» Work to complete: This exercise calls for every record to be returned exactly, with pictures removed.

+++ Extracted records +++

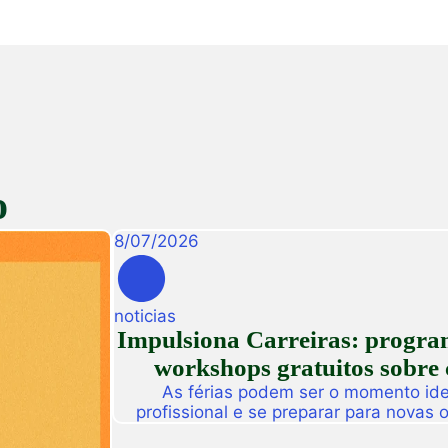
o
8
/
07
/
2026
noticias
Impulsiona Carreiras: programa
workshops gratuitos sobre 
As férias podem ser o momento idea
profissional e se preparar para novas
Pensando nisso, a Unifametro Carreir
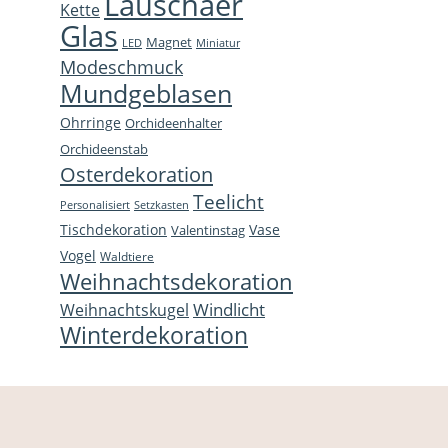
Lauschaer
Kette
Glas
Magnet
LED
Miniatur
Modeschmuck
Mundgeblasen
Ohrringe
Orchideenhalter
Orchideenstab
Osterdekoration
Teelicht
Personalisiert
Setzkasten
Tischdekoration
Vase
Valentinstag
Vogel
Waldtiere
Weihnachtsdekoration
Windlicht
Weihnachtskugel
Winterdekoration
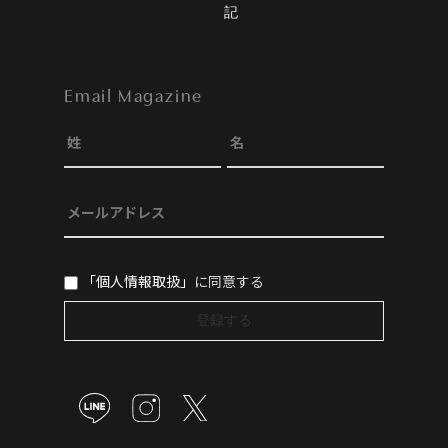
記
Email Magazine
「個人情報取扱」
に同意する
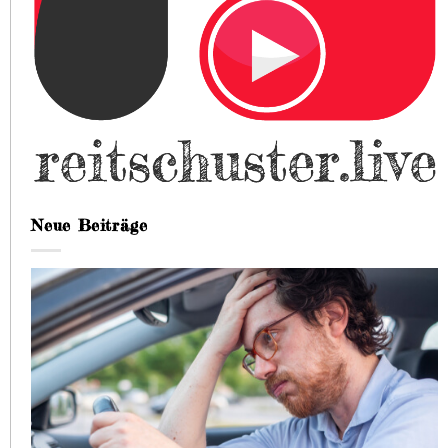
Neue Beiträge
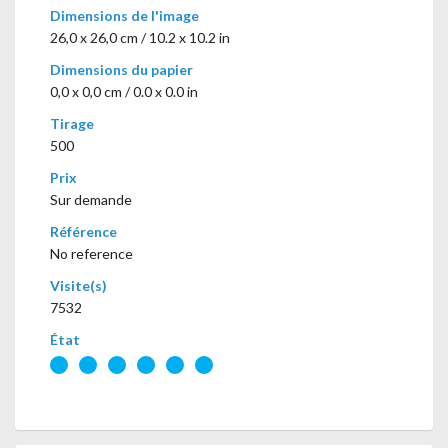
Dimensions de l'image
26,0 x 26,0 cm / 10.2 x 10.2 in
Dimensions du papier
0,0 x 0,0 cm / 0.0 x 0.0 in
Tirage
500
Prix
Sur demande
Référence
No reference
Visite(s)
7532
État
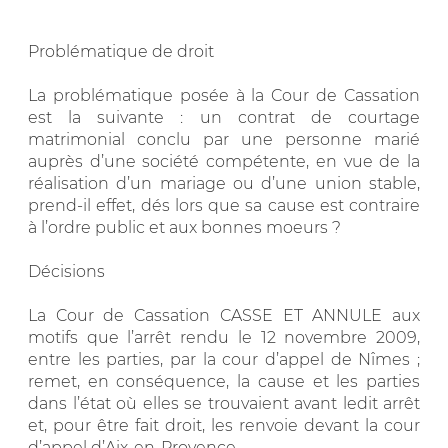
Problématique de droit
La problématique posée à la Cour de Cassation
est la suivante : un contrat de courtage
matrimonial conclu par une personne marié
auprès d’une société compétente, en vue de la
réalisation d’un mariage ou d’une union stable,
prend-il effet, dés lors que sa cause est contraire
à l’ordre public et aux bonnes moeurs ?
Décisions
La Cour de Cassation CASSE ET ANNULE aux
motifs que l’arrêt rendu le 12 novembre 2009,
entre les parties, par la cour d’appel de Nîmes ;
remet, en conséquence, la cause et les parties
dans l’état où elles se trouvaient avant ledit arrêt
et, pour être fait droit, les renvoie devant la cour
d’appel d’Aix-en-Provence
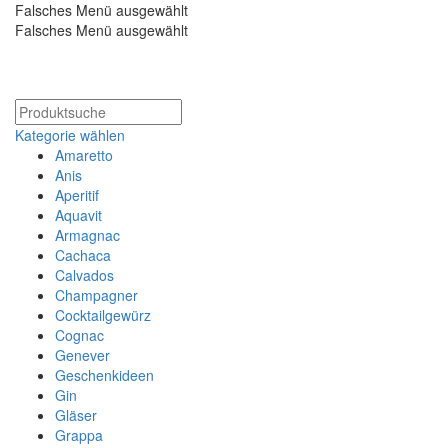
Falsches Menü ausgewählt
Falsches Menü ausgewählt
Kostenloser Versand ab 200€
Kategorie wählen
Amaretto
Anis
Aperitif
Aquavit
Armagnac
Cachaca
Calvados
Champagner
Cocktailgewürz
Cognac
Genever
Geschenkideen
Gin
Gläser
Grappa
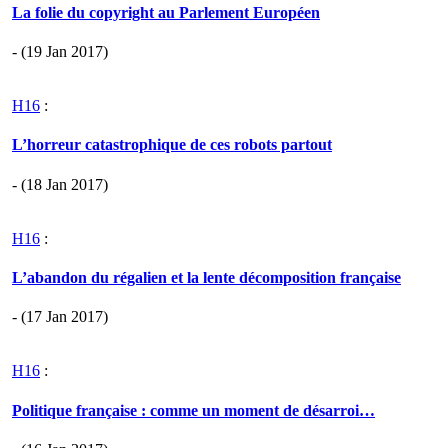
La folie du copyright au Parlement Européen
- (19 Jan 2017)
H16
:
L’horreur catastrophique de ces robots partout
- (18 Jan 2017)
H16
:
L’abandon du régalien et la lente décomposition française
- (17 Jan 2017)
H16
:
Politique française : comme un moment de désarroi…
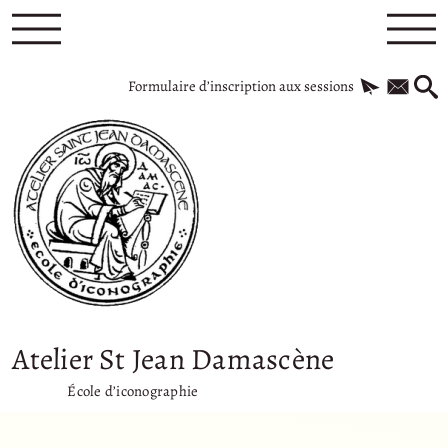
Formulaire d’inscription aux sessions
Atelier St Jean Damascène
École d’iconographie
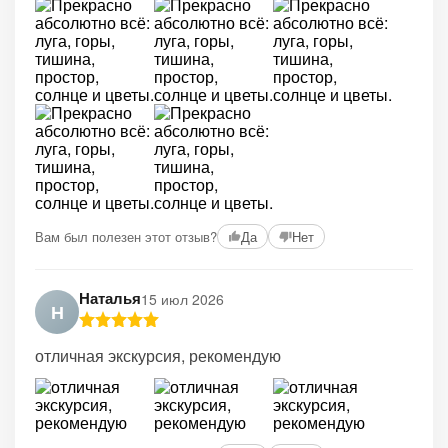
Вам был полезен этот отзыв?
Да
Нет
Наталья
15 июл 2026
Н
отличная экскурсия, рекомендую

+++

» Task answer:
o
8
/
07
/
2026
noticias
Impulsiona Carreiras: programa
workshops gratuitos sobre 
As férias podem ser o momento idea
profissional e se preparar para novas
Pensando nisso, a Unifametro Carreir
Lauschaer
Kette
Glas
Magnet
LED
Miniatur
Modeschmuck
Mundgeblasen
Ohrringe
Orchideenhalter
Orchideenstab
Osterdekoration
Teelicht
Personalisiert
Setzkasten
Tischdekoration
Vase
Valentinstag
Vogel
Waldtiere
Weihnachtsdekoration
Windlicht
Weihnachtskugel
Winterdekoration
記
Email Magazine
「個人情報取扱」
に同意する
Neue Beiträge
Dimensions de l'image
26,0 x 26,0 cm / 10.2 x 10.2 in
Dimensions du papier
0,0 x 0,0 cm / 0.0 x 0.0 in
Tirage
500
Prix
Sur demande
Référence
No reference
Visite(s)
7532
État
Problématique de droit
La problématique posée à la Cour de Cassation
est la suivante : un contrat de courtage
matrimonial conclu par une personne marié
auprès d’une société compétente, en vue de la
réalisation d’un mariage ou d’une union stable,
prend-il effet, dés lors que sa cause est contraire
à l’ordre public et aux bonnes moeurs ?
Décisions
La Cour de Cassation CASSE ET ANNULE aux
motifs que l’arrêt rendu le 12 novembre 2009,
entre les parties, par la cour d’appel de Nîmes ;
remet, en conséquence, la cause et les parties
dans l’état où elles se trouvaient avant ledit arrêt
et, pour être fait droit, les renvoie devant la cour
d’appel d’Aix-en-Provence
Falsches Menü ausgewählt
Falsches Menü ausgewählt
Kostenloser Versand ab 200€
Kategorie wählen
Amaretto
Anis
Aperitif
Aquavit
Armagnac
Cachaca
Calvados
Champagner
Cocktailgewürz
Cognac
Genever
Geschenkideen
Gin
Gläser
Grappa
La folie du copyright au Parlement Européen
- (19 Jan 2017)
H16
:
L’horreur catastrophique de ces robots partout
- (18 Jan 2017)
H16
:
L’abandon du régalien et la lente décomposition française
- (17 Jan 2017)
H16
:
Politique française : comme un moment de désarroi…
Formulaire d’inscription aux sessions
Atelier St Jean Damascène
École d’iconographie
Вам был полезен этот отзыв?
Да
Нет
Наталья
15 июл 2026
Н
отличная экскурсия, рекомендую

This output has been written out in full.